JXL spec includes other things, like high bit depth support, layer/frame blending modes, and very high resolution support, which a browser probably wouldn't benefit much from supporting at this point. At most, >8bits-per-channel pixels should be sensibly downgraded to 8bits-per-channel for display.

Unfortunately, not supporting animation yet is understandable -- if you look at the spec , you can see that there are some features, like previous-frame-references and jxli frame-indexes for seeking, that the browser probably should involve itself with and not just hand off entirely to libjxl. There's no doubt that JXL animation is significantly more complicated than GIF (Not sure about WEBP; I think that is still relatively simple).

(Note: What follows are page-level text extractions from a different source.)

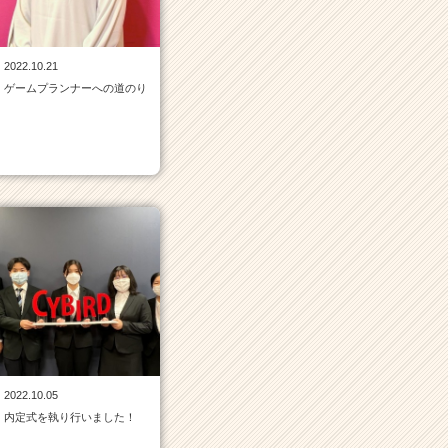
2022.10.21
ゲームプランナーへの道のり
2022.10.05
内定式を執り行いました！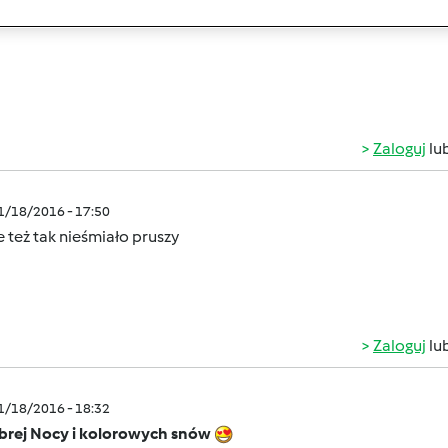
Zaloguj
lu
01/18/2016 - 17:50
 też tak nieśmiało pruszy
Zaloguj
lu
01/18/2016 - 18:32
brej Nocy i kolorowych snów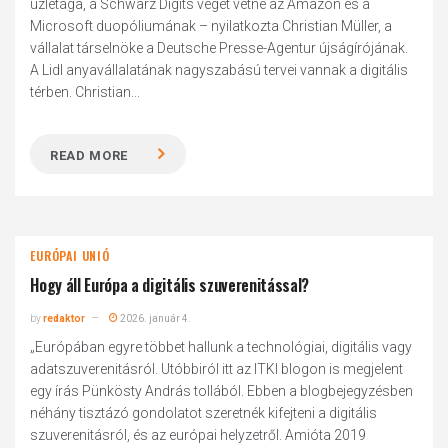
üzletága, a Schwarz Digits véget vetne az Amazon és a
Microsoft duopóliumának – nyilatkozta Christian Müller, a
vállalat társelnöke a Deutsche Presse-Agentur újságírójának.
A Lidl anyavállalatának nagyszabású tervei vannak a digitális
térben. Christian...
READ MORE
EURÓPAI UNIÓ
Hogy áll Európa a digitális szuverenitással?
by
redaktor
2026. január 4.
„Európában egyre többet hallunk a technológiai, digitális vagy
adatszuverenitásról. Utóbbiról itt az ITKI blogon is megjelent
egy írás Pünkösty András tollából. Ebben a blogbejegyzésben
néhány tisztázó gondolatot szeretnék kifejteni a digitális
szuverenitásról, és az európai helyzetről. Amióta 2019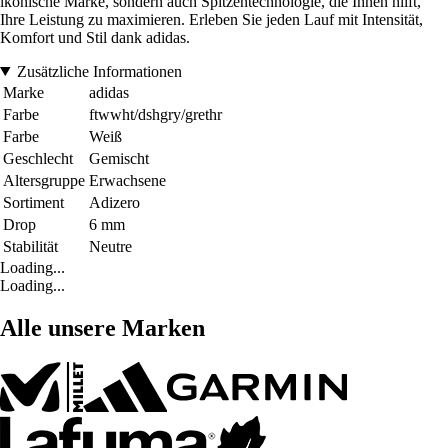
ikonische Marke, sondern auch Spitzentechnologie, die Ihnen hilft,
Ihre Leistung zu maximieren. Erleben Sie jeden Lauf mit Intensität,
Komfort und Stil dank adidas.
Zusätzliche Informationen
Marke
adidas
Farbe
ftwwht/dshgry/grethr
Farbe
Weiß
Geschlecht
Gemischt
Altersgruppe
Erwachsene
Sortiment
Adizero
Drop
6 mm
Stabilität
Neutre
Loading...
Loading...
Alle unsere Marken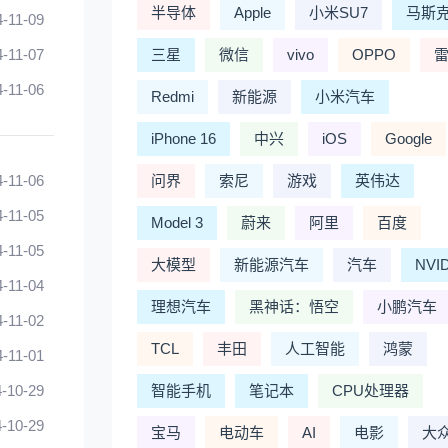
半导体
Apple
小米SU7
马斯
4-11-09
4-11-07
三星
微信
vivo
OPPO
4-11-06
Redmi
新能源
小米汽车
iPhone 16
中兴
iOS
Google
4-11-06
问界
索尼
游戏
英伟达
4-11-05
Model 3
蔚来
阿里
百度
4-11-05
大模型
新能源汽车
汽车
NVI
4-11-04
理想汽车
黑神话：悟空
小鹏汽车
4-11-02
TCL
丰田
人工智能
鸿蒙
4-11-01
-10-29
智能手机
笔记本
CPU处理器
-10-29
宝马
电动车
AI
电影
大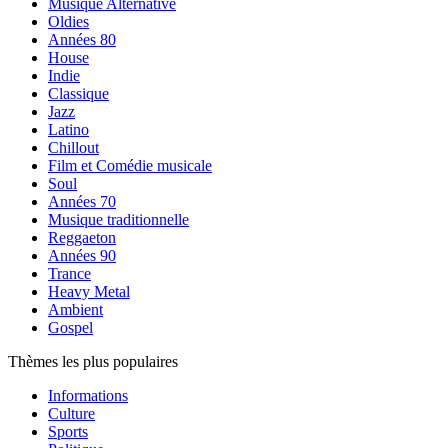
Musique Alternative
Oldies
Années 80
House
Indie
Classique
Jazz
Latino
Chillout
Film et Comédie musicale
Soul
Années 70
Musique traditionnelle
Reggaeton
Années 90
Trance
Heavy Metal
Ambient
Gospel
Thèmes les plus populaires
Informations
Culture
Sports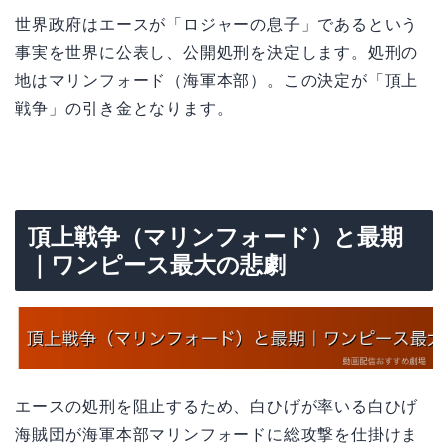
世界政府はエースが「ロジャーの息子」であるという
事実を世界に公表し、公開処刑を決定します。処刑の
地はマリンフォード（海軍本部）。この決定が「頂上
戦争」の引き金となります。
頂上戦争（マリンフォード）と最期
｜ワンピース最大の悲劇
エースの処刑を阻止するため、白ひげが率いる白ひげ
海賊団が海軍本部マリンフォードに総攻撃を仕掛けま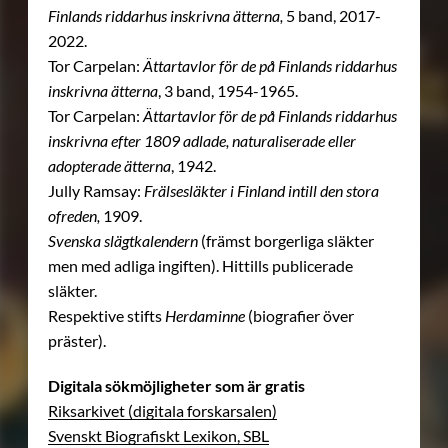
Finlands riddarhus inskrivna ätterna,
5 band, 2017-
2022.
Tor Carpelan:
Ättartavlor för de på Finlands riddarhus
inskrivna ätterna
, 3 band, 1954-1965.
Tor Carpelan:
Ättartavlor för de på Finlands riddarhus
inskrivna efter 1809 adlade, naturaliserade eller
adopterade ätterna
, 1942.
Jully Ramsay:
Frälsesläkter i Finland intill den stora
ofreden,
1909.
Svenska slägtkalendern
(främst borgerliga släkter
men med adliga ingiften). Hittills publicerade
släkter.
Respektive stifts
Herdaminne
(biografier över
präster).
Digitala sökmöjligheter som är gratis
Riksarkivet (digitala forskarsalen)
Svenskt Biografiskt Lexikon, SBL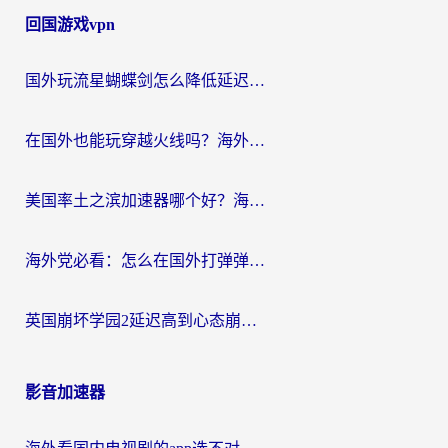
回国游戏vpn
国外玩流星蝴蝶剑怎么降低延迟？海外党必看的加速秘籍（含欧洲鸣潮&彩虹岛优化攻略）
在国外也能玩穿越火线吗？海外玩家国服游戏畅玩终极指南
美国率土之滨加速器哪个好？海外党国服游戏畅玩终极指南（附多游戏解决方案）
海外党必看：怎么在国外打弹弹堂不卡？番茄加速器亲测指南
英国崩坏学园2延迟高到心态崩？海外党国服游戏加速终极指南
影音加速器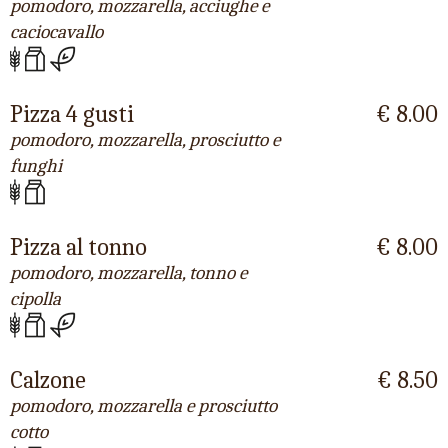
pomodoro, mozzarella, acciughe e
caciocavallo
Pizza 4 gusti
€ 8.00
pomodoro, mozzarella, prosciutto e
funghi
Pizza al tonno
€ 8.00
pomodoro, mozzarella, tonno e
cipolla
Calzone
€ 8.50
pomodoro, mozzarella e prosciutto
cotto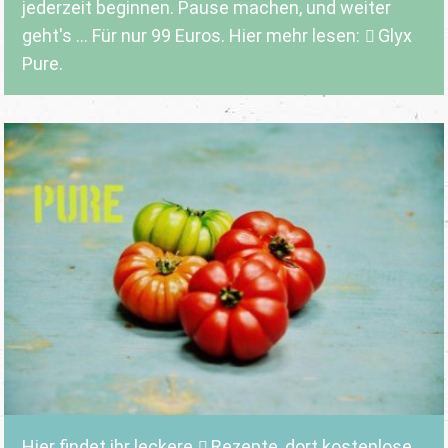
jederzeit beginnen. Pause machen, und weiter
geht's ... Für nur 99 Euros. Hier mehr lesen:
Glyx
Pure.
Hier findet ihr leckere
Rezepte
, dort kostenlose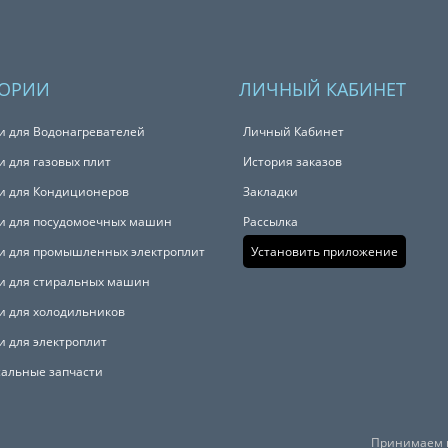
ГОРИИ
ЛИЧНЫЙ КАБИНЕТ
и для Водонагревателей
Личный Кабинет
и для газовых плит
История заказов
и для Кондиционеров
Закладки
и для посудомоечных машин
Рассылка
и для промышленных электроплит
Установить приложение
и для стиральных машин
и для холодильников
и для электроплит
альные запчасти
Принимаем к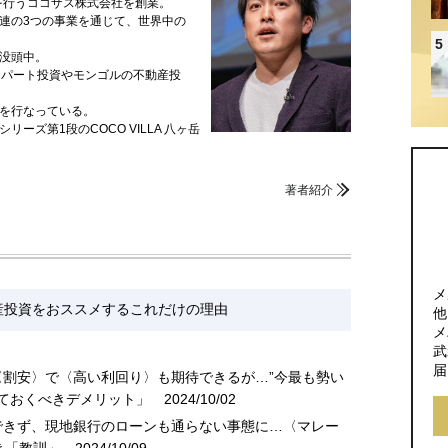
を行うココザス株式会社を創業。
連の3つの事業を通じて、世界中の
5
没頭中。
アパート投資やモンゴルの不動産投
を行なっている。
リーズ第1段のCOCO VILLA 八ヶ岳
著者紹介
メ
産投資をおススメするこれだけの理由
他
メ
武
届
〈割安〉で〈高い利回り〉も期待できるが…”今最も勢い
ておくべきデメリット」
2024/10/02
できず、現地銀行のローンも通らない事態に…〈マレー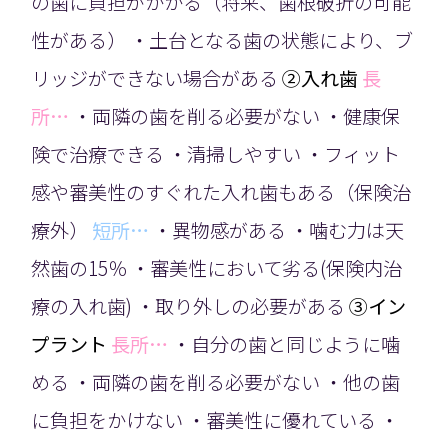
の歯に負担がかかる（将来、歯根破折の可能
性がある） ・土台となる歯の状態により、ブ
リッジができない場合がある
②入れ歯
長
所…
・両隣の歯を削る必要がない ・健康保
険で治療できる ・清掃しやすい ・フィット
感や審美性のすぐれた入れ歯もある（保険治
療外）
短所…
・異物感がある ・噛む力は天
然歯の15％ ・審美性において劣る(保険内治
療の入れ歯) ・取り外しの必要がある
③イン
プラント
長所…
・自分の歯と同じように噛
める ・両隣の歯を削る必要がない ・他の歯
に負担をかけない ・審美性に優れている ・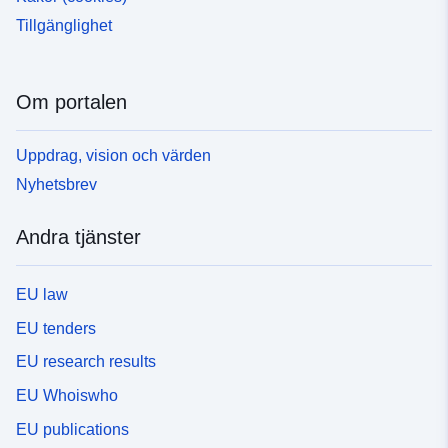
Tillgänglighet
Om portalen
Uppdrag, vision och värden
Nyhetsbrev
Andra tjänster
EU law
EU tenders
EU research results
EU Whoiswho
EU publications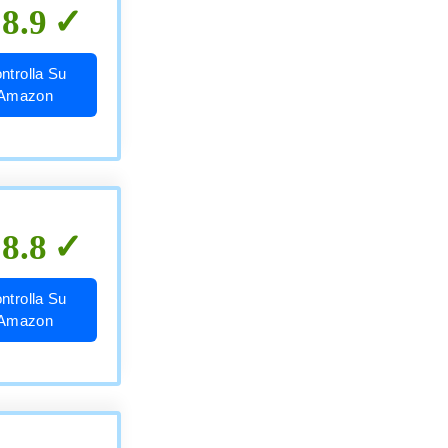
8.9
ntrolla Su
Amazon
8.8
ntrolla Su
Amazon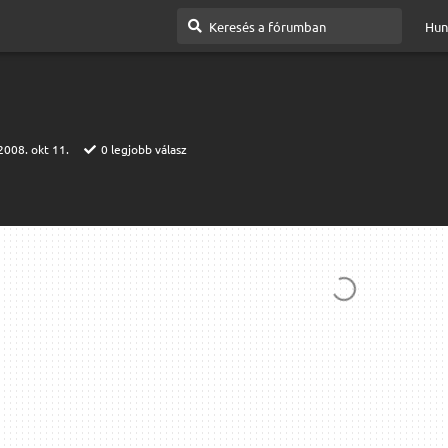
Hun
2008. okt 11.
0
legjobb válasz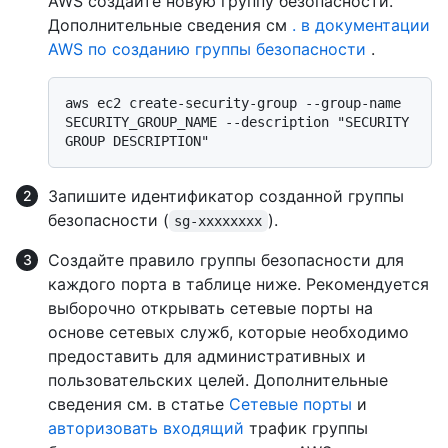
AWS создайте новую группу безопасности.
Дополнительные сведения см
. в документации
AWS по созданию группы безопасности
.
aws ec2 create-security-group --group-name 
SECURITY_GROUP_NAME --description "SECURITY 
Запишите идентификатор созданной группы
безопасности (
).
sg-xxxxxxxx
Создайте правило группы безопасности для
каждого порта в таблице ниже. Рекомендуется
выборочно открывать сетевые порты на
основе сетевых служб, которые необходимо
предоставить для административных и
пользовательских целей. Дополнительные
сведения см. в статье
Сетевые порты
и
авторизовать входящий
трафик группы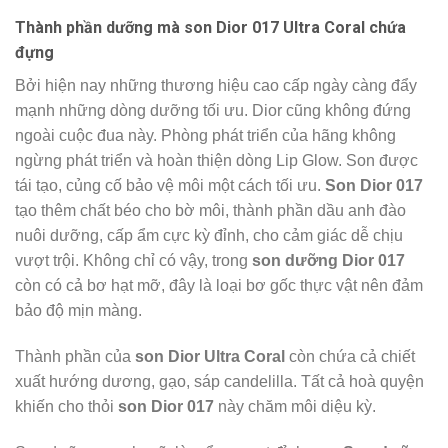
Thành phần dưỡng mà son Dior 017 Ultra Coral chứa
đựng
Bởi hiện nay những thương hiệu cao cấp ngày càng đẩy
mạnh những dòng dưỡng tối ưu. Dior cũng không đứng
ngoài cuộc đua này. Phòng phát triển của hãng không
ngừng phát triển và hoàn thiện dòng Lip Glow. Son được
tái tạo, củng cố bảo vệ môi một cách tối ưu.
Son Dior 017
tạo thêm chất béo cho bờ môi, thành phần dầu anh đào
nuôi dưỡng, cấp ẩm cực kỳ đỉnh, cho cảm giác dễ chịu
vượt trội. Không chỉ có vậy, trong
son dưỡng Dior 017
còn có cả bơ hạt mỡ, đây là loại bơ gốc thực vật nên đảm
bảo độ mịn màng.
Thành phần của
son Dior Ultra Coral
còn chứa cả chiết
xuất hướng dương, gạo, sáp candelilla. Tất cả hoà quyện
khiến cho thỏi
son Dior 017
này chăm môi diệu kỳ.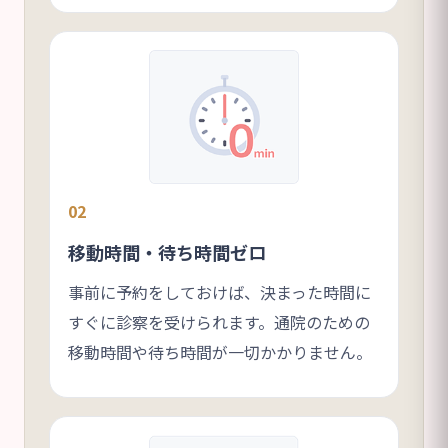
02
移動時間・待ち時間ゼロ
事前に予約をしておけば、決まった時間に
すぐに診察を受けられます。通院のための
移動時間や待ち時間が一切かかりません。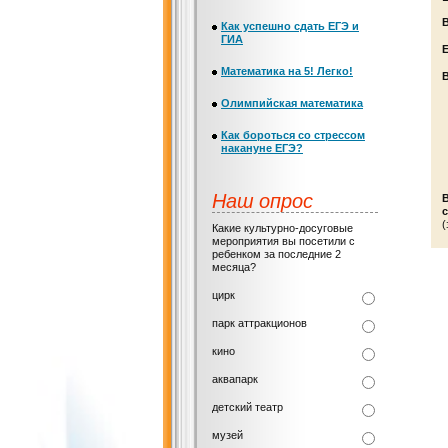
Как успешно сдать ЕГЭ и
ГИА
Е
Математика на 5! Легко!
Олимпийская математика
Как бороться со стрессом
накануне ЕГЭ?
Наш опрос
с
(
Какие культурно-досуговые
мероприятия вы посетили с
ребенком за последние 2
месяца?
цирк
парк аттракционов
кино
аквапарк
детский театр
музей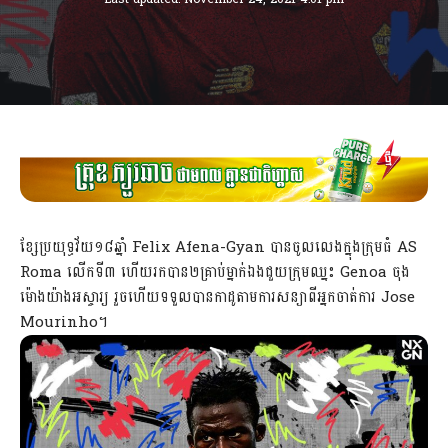
ខ្សែប្រយុទ្ធវ័យ១៨ឆ្នាំ Felix Afena-Gyan បាន​ចូលលេងក្នុងក្រុមធំ AS
Roma លើកទី៣ ហើយរក​បាន​២​គ្រាប់​ម្នាក់​ឯង​​ជួយ​ក្រុម​ឈ្នះ Genoa ចុង
ម៉ោង​​​យ៉ាង​អស្ចារ្យ រួច​ហើយ​​ទទួល​បាន​កាដូ​តាម​ការ​សន្យា​ពី​អ្នកចាត់ការ Jose
Mourinho​។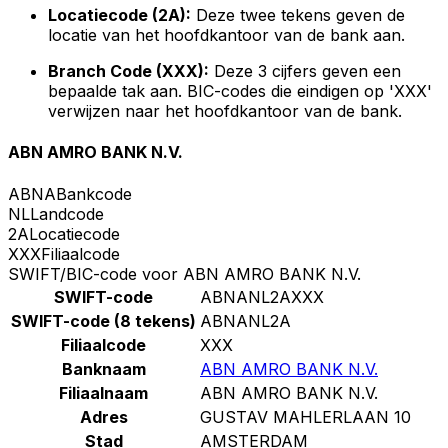
Locatiecode (2A):
Deze twee tekens geven de
locatie van het hoofdkantoor van de bank aan.
Branch Code (XXX):
Deze 3 cijfers geven een
bepaalde tak aan. BIC-codes die eindigen op 'XXX'
verwijzen naar het hoofdkantoor van de bank.
ABN AMRO BANK N.V.
ABNA
Bankcode
NL
Landcode
2A
Locatiecode
XXX
Filiaalcode
SWIFT/BIC-code voor ABN AMRO BANK N.V.
SWIFT-code
ABNANL2AXXX
SWIFT-code (8 tekens)
ABNANL2A
Filiaalcode
XXX
Banknaam
ABN AMRO BANK N.V.
Filiaalnaam
ABN AMRO BANK N.V.
Adres
GUSTAV MAHLERLAAN 10
Stad
AMSTERDAM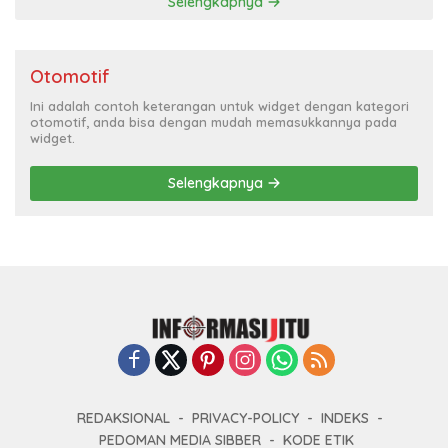
Selengkapnya
Otomotif
Ini adalah contoh keterangan untuk widget dengan kategori
otomotif, anda bisa dengan mudah memasukkannya pada
widget.
Selengkapnya
REDAKSIONAL
PRIVACY-POLICY
INDEKS
PEDOMAN MEDIA SIBBER
KODE ETIK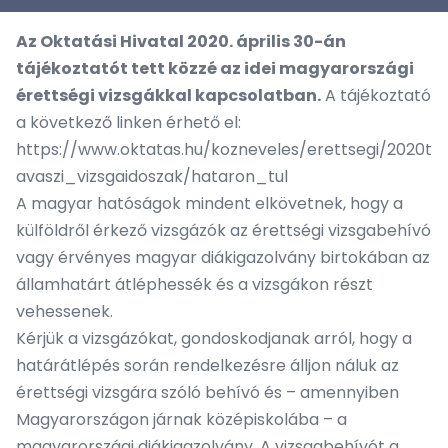
Az Oktatási Hivatal 2020. április 30-án
tájékoztatót tett közzé az idei magyarországi
érettségi vizsgákkal kapcsolatban.
A tájékoztató
a következő linken érhető el:
https://www.oktatas.hu/kozneveles/erettsegi/2020t
avaszi_vizsgaidoszak/hataron_tul
A magyar hatóságok mindent elkövetnek, hogy a
külföldről érkező vizsgázók az érettségi vizsgabehívó
vagy érvényes magyar diákigazolvány birtokában az
államhatárt átléphessék és a vizsgákon részt
vehessenek.
Kérjük a vizsgázókat, gondoskodjanak arról, hogy a
határátlépés során rendelkezésre álljon náluk az
érettségi vizsgára szóló behívó és – amennyiben
Magyarországon járnak középiskolába – a
magyarországi diákigazolvány. A vizsgabehívót a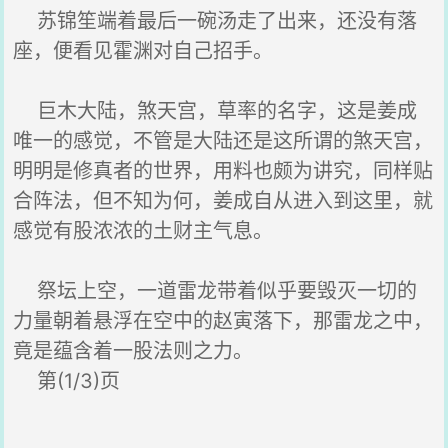
苏锦笙端着最后一碗汤走了出来，还没有落
座，便看见霍渊对自己招手。
巨木大陆，煞天宫，草率的名字，这是姜成
唯一的感觉，不管是大陆还是这所谓的煞天宫，
明明是修真者的世界，用料也颇为讲究，同样贴
合阵法，但不知为何，姜成自从进入到这里，就
感觉有股浓浓的土财主气息。
祭坛上空，一道雷龙带着似乎要毁灭一切的
力量朝着悬浮在空中的赵寅落下，那雷龙之中，
竟是蕴含着一股法则之力。
第(1/3)页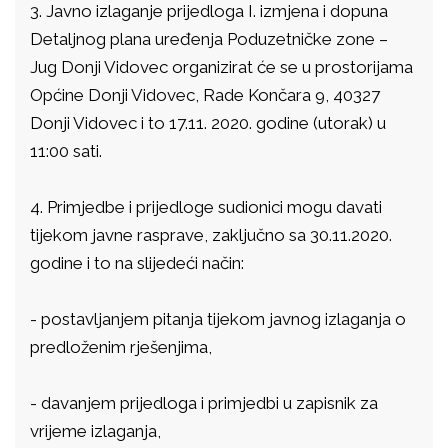
3.
Javno izlaganje prijedloga I. izmjena i dopuna
Detaljnog plana uređenja Poduzetničke zone –
Jug Donji Vidovec organizirat će se u prostorijama
Općine Donji Vidovec, Rade Končara 9, 40327
Donji Vidovec i to 17.11. 2020. godine (utorak) u
11:00 sati.
4.
Primjedbe i prijedloge sudionici mogu davati
tijekom javne rasprave, zaključno sa 30.11.2020.
godine i to na slijedeći način:
-
postavljanjem pitanja tijekom javnog izlaganja o
predloženim rješenjima,
-
davanjem prijedloga i primjedbi u zapisnik za
vrijeme izlaganja,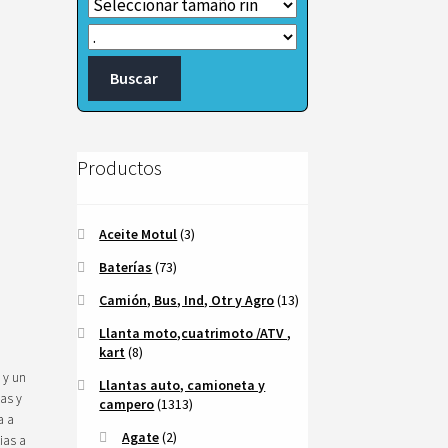
Productos
Aceite Motul
(3)
Baterías
(73)
Camión, Bus, Ind, Otr y Agro
(13)
Llanta moto,cuatrimoto /ATV ,
kart
(8)
 y un
Llantas auto, camioneta y
cas y
campero
(1313)
a a
Agate
(2)
ias a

Sure, but partial support is still at just twelve percent, and only on iOS devices
not having full support really doesn't matter, I just pointed it out to say it doesn't have near enough adaptation to even consider it
Any perceived benefits do not at all outweigh the cost, and likely won't for a good while longer

donovan_dmc said:
Being able to find most posts by just using the MD5 hash is a huge advantage of this site, and breaking that sucks

True. Actually for one adaptation of e621ng, I considered having a system that stores an original md5 and a compressed md5. Anyway, it is looking good for jpeg XL, i have heard (take with some salt) both chrome and firefox have started working on implementation again.